Отец умер, и Мардарий в той же церкви стал дьяконом. Женился, обзавелся хозяйством; и век бы ему, как отцу, и как деду - тут вековать. Хотя бы и революция? Что же особенного? - Перемена правительства - другое поминовение, а служба та же, и тот же храм. А хоть волнения кругом не избыть, тому, кто смирно сидит, об одном иждивении рук своих промышляет, тот и сыт, тому и хлопот больших нет. К тому же Мардарий - всего дьякон, и за все про все в ответе не он, а священник.
И вот опять: зачем дьякону в такое-то внезапное время из насиженной Дубовой Луки, да в столицу?
--------------
Еще было начало революции. Еще кричали по России приказы: - Я, Керенский, я...
Еще могли быть и такие и эдакие мнения, а по железным дорогам шла демобилизация.
Первоначально, дьякон Мардарий втиснулся в туго набитый вагон, без всякого особенного мудрования, по одной лишь фамильной надобности: поехал в уездный город к собственной теще на предмет обмены сырья на мануфактуру.
И ничего с ним в вагоне и не было кроме обычного в такое время разнообразия разговоров, а вот подите ж: поехал один человек, воротился другой.
III
В вагоне, на нижнем диване, друг против дружки - собеседники. Один говорит, другой слушает; от него дьякону видно на лоб свисший чуб, усы, бородка. А рассказчик, участник московского собора, с побывки едет опять на собор - он виден весь. Небольшого роста, судя по широким плечам, недавно еще плотный, сейчас страшно измученный, почти больной человек. Речь его для дьякона необыкновенна. Не столько словами, а как то всем существом, движеньем коротких пальцев, напряженным, вдаль глядящим взглядом - вызывает он, показывает то, о чем говорит.
- Владыко воронежский, владыко тамбовский... и замрет. Ну, что-ж, зазорного в этом владыке нет ничего, росту крупного, крест над кафедрой золотится, голос-бас. И хозяин... по докладу видать. Главное дело - хозяин.
- Ну, владыко такой то...
Помолчит. Словно ищет в новом имени то драгоценное, чего хочет душа, чего не назвать ему словом.

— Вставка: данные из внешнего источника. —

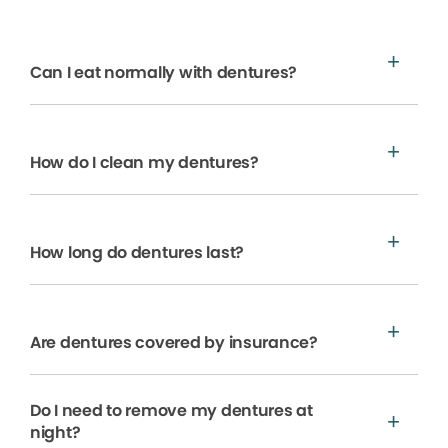
Can I eat normally with dentures?
How do I clean my dentures?
How long do dentures last?
Are dentures covered by insurance?
Do I need to remove my dentures at
night?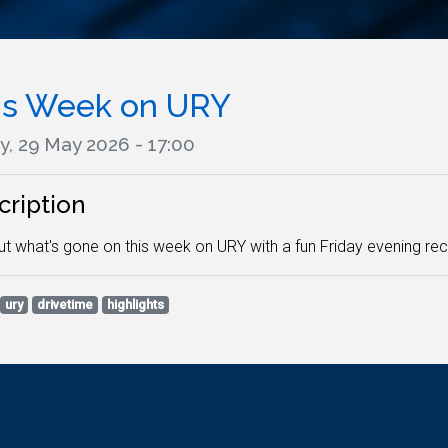
is Week on URY
y, 29 May 2026 - 17:00
cription
ut what's gone on this week on URY with a fun Friday evening rec
ury
drivetime
highlights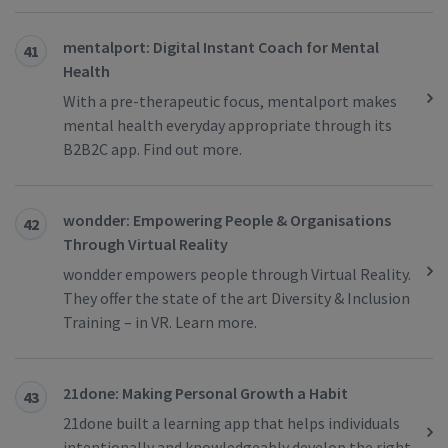
mentalport: Digital Instant Coach for Mental
41
Health
With a pre-therapeutic focus, mentalport makes
mental health everyday appropriate through its
B2B2C app. Find out more.
wondder: Empowering People & Organisations
42
Through Virtual Reality
wondder empowers people through Virtual Reality.
They offer the state of the art Diversity & Inclusion
Training – in VR. Learn more.
21done: Making Personal Growth a Habit
43
21done built a learning app that helps individuals
intentionally and knowledgeably develop the right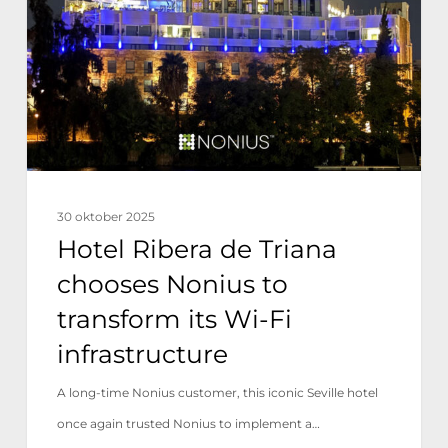
Triana
chooses
Nonius
to
transform
its
Wi-
30 oktober 2025
Fi
Hotel Ribera de Triana
infrastructure
chooses Nonius to
transform its Wi-Fi
infrastructure
A long-time Nonius customer, this iconic Seville hotel
once again trusted Nonius to implement a…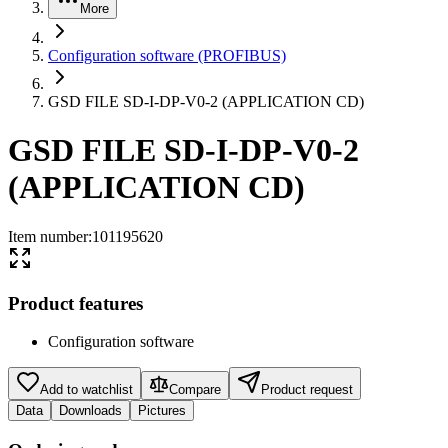
More
Configuration software (PROFIBUS)
GSD FILE SD-I-DP-V0-2 (APPLICATION CD)
GSD FILE SD-I-DP-V0-2
(APPLICATION CD)
Item number
:
101195620
Product features
Configuration software
Add to watchlist
Compare
Product request
Data
Downloads
Pictures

Дрогнули губы, короткими пальцами скорбно развел: на нет, дескать, и суда нет. И другой напротив подперся, чуб свесил, сокрушен как от тяжкого горя:
- Что ж, и в этом зазорного ничего. - Ростом пониже, не ходит - бегает, и к "молочникам" лют.
Дьякон смешливый как прыснет:
- Молочники! Это те, что в пятницу чай с молоком?
На минуту обернулись оба на дьякона.
- Извиняюсь, - сказал по новому Мардарий, - я из Дубовой Луки, мы там в темноте, на счет хода событий...
- Какие события, пока одна ябеда: "крючки" в буфете шмыгают. Особам наушничают, а особы нас профессоров, этак с занозой: "достопочтенные"...
Долго, истово, с страшной внутренней напряженностью, и оттого как бы внешней бедностью, необыкновенно ведется рассказ. И верит дьякон расказчику; не только видит, как видел тот, но вместе с ним и сам скорбит о чем то таком заветном... а о чем? И не назвать. Дивится Мардарий: вольный человек, а поди ж ты как за наше за церковное, болеет душой. Осмелел, говорит:
- И как это вы все упомнили и про главное и про околичности?
- Эта душа уж сама затаила, чтобы, знаете, честной памятью проверять на досуге. Задача то ведь какая? Ради нее и жить и помереть: Христову правду выявить.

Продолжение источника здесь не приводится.